▸ **INSTRUCTIONS TO FOLLOW**
An exact transcription is needed, starting with the line that contains "Wrap output in <instances>...</instances>. Subject: left" and ending with the last line of the records.

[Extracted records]
┌──
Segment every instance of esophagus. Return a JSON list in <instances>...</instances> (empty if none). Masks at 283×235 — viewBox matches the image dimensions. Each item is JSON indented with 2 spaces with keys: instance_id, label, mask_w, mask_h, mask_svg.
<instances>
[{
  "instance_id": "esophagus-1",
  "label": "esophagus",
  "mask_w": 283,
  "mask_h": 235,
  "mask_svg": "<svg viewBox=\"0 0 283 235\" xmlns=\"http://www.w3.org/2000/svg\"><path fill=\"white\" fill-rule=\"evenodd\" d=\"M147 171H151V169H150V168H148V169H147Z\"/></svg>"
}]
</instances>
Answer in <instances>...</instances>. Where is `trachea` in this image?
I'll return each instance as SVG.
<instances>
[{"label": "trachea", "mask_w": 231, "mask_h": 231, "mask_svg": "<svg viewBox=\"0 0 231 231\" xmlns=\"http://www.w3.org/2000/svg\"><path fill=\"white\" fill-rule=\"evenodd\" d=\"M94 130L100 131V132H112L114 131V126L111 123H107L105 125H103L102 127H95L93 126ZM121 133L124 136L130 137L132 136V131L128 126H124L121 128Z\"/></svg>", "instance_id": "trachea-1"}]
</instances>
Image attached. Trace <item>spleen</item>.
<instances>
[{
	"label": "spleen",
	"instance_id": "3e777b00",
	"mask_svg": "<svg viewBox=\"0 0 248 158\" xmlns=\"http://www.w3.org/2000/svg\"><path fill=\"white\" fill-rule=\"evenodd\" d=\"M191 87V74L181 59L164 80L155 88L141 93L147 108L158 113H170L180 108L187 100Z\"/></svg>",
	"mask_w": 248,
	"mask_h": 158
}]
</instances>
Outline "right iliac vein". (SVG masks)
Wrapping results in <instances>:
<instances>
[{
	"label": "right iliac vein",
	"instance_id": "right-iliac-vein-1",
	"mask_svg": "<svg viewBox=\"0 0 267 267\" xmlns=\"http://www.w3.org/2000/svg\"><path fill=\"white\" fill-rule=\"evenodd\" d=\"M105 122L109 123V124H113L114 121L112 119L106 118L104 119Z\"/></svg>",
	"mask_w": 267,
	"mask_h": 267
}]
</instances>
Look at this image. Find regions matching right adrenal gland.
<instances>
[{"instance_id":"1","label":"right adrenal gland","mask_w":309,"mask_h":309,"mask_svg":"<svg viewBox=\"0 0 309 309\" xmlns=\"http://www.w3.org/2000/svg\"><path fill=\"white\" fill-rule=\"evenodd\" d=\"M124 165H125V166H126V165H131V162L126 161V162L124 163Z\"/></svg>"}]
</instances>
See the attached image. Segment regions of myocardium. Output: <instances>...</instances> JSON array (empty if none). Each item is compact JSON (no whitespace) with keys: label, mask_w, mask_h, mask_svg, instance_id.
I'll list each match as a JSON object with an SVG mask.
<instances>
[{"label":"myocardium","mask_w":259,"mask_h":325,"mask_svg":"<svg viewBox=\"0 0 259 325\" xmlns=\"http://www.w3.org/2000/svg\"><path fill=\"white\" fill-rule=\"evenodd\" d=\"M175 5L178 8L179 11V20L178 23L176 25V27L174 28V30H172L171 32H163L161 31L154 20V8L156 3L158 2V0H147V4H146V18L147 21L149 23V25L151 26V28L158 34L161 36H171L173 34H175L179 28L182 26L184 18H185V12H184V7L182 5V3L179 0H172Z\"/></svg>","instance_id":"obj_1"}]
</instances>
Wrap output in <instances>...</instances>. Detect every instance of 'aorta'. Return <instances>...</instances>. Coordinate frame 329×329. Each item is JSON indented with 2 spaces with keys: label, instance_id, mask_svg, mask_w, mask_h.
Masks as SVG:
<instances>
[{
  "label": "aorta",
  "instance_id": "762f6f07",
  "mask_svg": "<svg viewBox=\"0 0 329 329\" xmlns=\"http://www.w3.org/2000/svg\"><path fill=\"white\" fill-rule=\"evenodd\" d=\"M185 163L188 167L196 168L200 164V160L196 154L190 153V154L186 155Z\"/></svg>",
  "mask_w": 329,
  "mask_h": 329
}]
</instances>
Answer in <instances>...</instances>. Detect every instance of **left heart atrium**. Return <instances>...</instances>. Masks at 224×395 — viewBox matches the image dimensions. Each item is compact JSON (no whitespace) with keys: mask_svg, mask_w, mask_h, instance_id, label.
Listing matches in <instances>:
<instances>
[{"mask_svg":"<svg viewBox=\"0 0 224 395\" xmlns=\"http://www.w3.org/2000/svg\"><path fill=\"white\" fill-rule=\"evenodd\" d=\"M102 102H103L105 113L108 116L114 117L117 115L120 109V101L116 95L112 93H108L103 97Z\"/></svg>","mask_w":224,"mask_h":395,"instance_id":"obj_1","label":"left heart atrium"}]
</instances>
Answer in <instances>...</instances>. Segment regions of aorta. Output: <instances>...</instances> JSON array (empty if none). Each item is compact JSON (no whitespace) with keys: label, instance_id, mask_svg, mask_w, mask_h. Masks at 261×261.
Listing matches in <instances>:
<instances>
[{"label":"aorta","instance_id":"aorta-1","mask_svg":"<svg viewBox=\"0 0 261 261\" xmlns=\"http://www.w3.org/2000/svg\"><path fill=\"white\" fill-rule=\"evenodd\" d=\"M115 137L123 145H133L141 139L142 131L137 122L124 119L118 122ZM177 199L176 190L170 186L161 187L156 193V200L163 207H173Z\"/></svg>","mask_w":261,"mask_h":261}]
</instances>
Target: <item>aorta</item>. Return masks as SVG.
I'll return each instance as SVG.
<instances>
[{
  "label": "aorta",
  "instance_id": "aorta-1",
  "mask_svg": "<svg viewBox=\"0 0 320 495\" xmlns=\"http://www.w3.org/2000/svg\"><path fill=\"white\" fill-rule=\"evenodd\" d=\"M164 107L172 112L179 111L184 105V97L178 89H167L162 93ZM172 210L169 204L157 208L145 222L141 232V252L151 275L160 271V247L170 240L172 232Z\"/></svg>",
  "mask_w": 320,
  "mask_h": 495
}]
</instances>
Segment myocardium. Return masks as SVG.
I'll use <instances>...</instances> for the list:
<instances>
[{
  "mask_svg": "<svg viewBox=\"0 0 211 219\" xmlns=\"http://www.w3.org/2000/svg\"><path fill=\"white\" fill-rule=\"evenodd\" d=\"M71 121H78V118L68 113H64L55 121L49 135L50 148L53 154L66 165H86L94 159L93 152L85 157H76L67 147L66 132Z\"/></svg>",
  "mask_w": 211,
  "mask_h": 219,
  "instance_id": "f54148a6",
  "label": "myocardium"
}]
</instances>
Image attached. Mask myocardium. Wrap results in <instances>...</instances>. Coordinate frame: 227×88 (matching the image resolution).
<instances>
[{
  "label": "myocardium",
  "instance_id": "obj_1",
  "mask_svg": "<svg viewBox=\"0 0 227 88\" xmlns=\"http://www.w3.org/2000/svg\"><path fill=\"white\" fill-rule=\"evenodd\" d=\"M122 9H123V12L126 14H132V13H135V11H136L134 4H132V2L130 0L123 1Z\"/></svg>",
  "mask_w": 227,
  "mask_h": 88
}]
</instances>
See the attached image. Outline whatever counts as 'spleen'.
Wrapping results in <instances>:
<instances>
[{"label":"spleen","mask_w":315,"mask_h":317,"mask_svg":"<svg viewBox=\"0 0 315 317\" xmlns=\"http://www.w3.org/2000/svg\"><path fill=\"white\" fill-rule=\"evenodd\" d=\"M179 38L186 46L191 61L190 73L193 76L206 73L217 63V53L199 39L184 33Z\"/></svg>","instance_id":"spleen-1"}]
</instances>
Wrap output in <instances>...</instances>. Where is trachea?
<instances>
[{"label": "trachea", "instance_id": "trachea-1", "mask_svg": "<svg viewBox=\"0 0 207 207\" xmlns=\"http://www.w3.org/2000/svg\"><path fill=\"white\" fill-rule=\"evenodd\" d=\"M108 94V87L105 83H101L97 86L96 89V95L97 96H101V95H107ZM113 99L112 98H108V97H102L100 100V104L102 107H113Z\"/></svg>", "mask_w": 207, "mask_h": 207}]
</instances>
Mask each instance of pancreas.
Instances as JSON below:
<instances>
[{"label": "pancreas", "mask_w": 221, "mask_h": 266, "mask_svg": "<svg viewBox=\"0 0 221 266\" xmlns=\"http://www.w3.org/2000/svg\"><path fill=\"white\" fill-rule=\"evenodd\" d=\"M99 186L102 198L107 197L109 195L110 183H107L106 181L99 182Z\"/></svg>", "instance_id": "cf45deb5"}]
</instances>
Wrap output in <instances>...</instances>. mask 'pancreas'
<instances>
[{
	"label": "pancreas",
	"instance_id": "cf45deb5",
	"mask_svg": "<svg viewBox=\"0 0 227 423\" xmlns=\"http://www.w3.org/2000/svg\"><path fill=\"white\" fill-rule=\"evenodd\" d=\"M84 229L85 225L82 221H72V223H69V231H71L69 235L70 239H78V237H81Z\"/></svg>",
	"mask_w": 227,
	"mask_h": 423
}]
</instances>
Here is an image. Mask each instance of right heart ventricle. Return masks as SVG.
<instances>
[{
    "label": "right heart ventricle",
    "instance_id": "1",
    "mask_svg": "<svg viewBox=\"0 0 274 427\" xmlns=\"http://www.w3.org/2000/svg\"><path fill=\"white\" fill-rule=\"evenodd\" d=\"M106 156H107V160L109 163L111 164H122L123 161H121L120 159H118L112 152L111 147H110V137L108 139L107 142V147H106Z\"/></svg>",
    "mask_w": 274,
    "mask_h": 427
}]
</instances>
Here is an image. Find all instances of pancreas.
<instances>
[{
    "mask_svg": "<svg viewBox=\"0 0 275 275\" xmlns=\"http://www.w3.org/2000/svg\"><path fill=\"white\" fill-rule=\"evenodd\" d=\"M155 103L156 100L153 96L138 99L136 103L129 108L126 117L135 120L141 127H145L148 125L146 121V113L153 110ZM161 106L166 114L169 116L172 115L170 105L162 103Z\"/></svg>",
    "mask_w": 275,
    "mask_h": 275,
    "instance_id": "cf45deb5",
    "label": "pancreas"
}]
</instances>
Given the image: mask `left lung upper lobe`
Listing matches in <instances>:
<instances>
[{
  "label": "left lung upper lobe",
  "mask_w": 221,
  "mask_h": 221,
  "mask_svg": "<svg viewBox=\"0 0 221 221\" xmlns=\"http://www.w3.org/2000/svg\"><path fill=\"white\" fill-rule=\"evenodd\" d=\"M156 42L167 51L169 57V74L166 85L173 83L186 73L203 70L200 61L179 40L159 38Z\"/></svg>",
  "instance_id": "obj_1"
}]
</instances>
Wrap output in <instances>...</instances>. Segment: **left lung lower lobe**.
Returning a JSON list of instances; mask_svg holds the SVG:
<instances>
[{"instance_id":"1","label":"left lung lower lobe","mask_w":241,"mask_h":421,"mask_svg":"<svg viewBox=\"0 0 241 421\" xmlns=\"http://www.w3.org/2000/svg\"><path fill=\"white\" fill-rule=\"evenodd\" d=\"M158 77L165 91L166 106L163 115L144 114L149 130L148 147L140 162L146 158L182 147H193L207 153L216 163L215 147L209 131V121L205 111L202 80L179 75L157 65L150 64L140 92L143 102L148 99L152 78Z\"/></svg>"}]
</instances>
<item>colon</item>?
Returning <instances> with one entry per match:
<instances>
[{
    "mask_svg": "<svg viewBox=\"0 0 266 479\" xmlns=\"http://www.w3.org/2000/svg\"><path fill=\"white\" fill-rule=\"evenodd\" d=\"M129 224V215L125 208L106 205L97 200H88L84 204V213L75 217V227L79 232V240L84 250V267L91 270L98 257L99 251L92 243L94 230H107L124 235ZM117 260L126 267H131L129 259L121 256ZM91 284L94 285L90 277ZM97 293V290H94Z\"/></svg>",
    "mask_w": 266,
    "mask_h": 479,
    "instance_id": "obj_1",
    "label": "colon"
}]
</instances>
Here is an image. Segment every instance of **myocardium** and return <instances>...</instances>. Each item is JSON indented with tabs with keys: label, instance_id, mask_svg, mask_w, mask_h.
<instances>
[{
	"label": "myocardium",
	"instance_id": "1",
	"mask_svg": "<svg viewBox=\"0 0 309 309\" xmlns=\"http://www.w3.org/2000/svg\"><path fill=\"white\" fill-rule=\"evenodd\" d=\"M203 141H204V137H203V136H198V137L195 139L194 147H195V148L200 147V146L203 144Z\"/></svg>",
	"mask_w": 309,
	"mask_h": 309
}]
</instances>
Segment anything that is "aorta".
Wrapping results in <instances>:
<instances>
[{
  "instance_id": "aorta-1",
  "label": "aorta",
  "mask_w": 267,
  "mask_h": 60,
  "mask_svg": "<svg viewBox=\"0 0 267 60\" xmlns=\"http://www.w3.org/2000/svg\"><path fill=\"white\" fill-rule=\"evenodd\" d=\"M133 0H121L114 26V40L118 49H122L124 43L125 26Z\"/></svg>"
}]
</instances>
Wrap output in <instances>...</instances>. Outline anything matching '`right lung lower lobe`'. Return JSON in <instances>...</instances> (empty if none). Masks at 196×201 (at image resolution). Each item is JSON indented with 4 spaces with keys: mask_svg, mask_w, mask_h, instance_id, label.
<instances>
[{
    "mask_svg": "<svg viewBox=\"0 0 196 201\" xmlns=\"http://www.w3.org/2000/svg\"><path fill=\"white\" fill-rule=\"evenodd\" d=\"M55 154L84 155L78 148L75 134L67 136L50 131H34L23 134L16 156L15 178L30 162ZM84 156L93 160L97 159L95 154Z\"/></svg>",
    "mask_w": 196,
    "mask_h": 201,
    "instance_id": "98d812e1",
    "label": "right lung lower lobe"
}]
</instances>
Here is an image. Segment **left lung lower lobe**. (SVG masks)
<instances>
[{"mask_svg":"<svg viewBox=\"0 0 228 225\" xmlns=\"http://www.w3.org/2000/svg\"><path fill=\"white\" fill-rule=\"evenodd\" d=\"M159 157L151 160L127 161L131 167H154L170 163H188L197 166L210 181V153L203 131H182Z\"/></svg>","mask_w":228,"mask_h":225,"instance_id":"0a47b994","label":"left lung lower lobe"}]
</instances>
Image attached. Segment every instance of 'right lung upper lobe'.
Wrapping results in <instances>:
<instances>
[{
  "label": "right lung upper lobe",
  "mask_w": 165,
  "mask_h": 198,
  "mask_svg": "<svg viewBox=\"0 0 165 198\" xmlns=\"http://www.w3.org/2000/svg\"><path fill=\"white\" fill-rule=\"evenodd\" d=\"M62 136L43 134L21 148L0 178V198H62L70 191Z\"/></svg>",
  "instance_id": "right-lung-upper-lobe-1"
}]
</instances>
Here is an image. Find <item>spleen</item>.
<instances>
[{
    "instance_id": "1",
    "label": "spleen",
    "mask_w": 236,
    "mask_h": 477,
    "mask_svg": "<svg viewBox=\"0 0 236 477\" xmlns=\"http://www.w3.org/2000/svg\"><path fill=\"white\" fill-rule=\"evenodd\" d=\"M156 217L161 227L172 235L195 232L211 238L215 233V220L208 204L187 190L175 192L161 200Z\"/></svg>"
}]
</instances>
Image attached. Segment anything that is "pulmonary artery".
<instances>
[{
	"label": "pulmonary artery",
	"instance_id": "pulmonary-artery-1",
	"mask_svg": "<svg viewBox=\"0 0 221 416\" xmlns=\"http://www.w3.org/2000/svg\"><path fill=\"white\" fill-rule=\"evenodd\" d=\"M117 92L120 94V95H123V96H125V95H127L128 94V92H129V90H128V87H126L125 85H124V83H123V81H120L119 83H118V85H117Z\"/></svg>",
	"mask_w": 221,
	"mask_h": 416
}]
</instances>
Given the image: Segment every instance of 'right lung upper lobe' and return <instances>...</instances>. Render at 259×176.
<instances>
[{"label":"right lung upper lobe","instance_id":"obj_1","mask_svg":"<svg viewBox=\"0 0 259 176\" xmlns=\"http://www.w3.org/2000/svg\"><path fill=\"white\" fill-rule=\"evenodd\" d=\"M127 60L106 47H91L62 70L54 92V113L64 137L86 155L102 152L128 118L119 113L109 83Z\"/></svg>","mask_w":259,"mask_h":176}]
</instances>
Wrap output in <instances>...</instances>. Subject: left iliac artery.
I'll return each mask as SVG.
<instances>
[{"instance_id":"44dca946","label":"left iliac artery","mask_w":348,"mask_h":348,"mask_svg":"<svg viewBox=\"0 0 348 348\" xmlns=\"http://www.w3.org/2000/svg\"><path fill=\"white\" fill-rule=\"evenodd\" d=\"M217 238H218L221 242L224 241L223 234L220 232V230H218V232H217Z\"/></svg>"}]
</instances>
└──
▸ **OUTPUT**
Wrap output in <instances>...</instances>. Subject: left iliac artery.
I'll return each mask as SVG.
<instances>
[{"instance_id":"44dca946","label":"left iliac artery","mask_w":348,"mask_h":348,"mask_svg":"<svg viewBox=\"0 0 348 348\" xmlns=\"http://www.w3.org/2000/svg\"><path fill=\"white\" fill-rule=\"evenodd\" d=\"M217 238H218L221 242L224 241L223 234L220 232V230H218V232H217Z\"/></svg>"}]
</instances>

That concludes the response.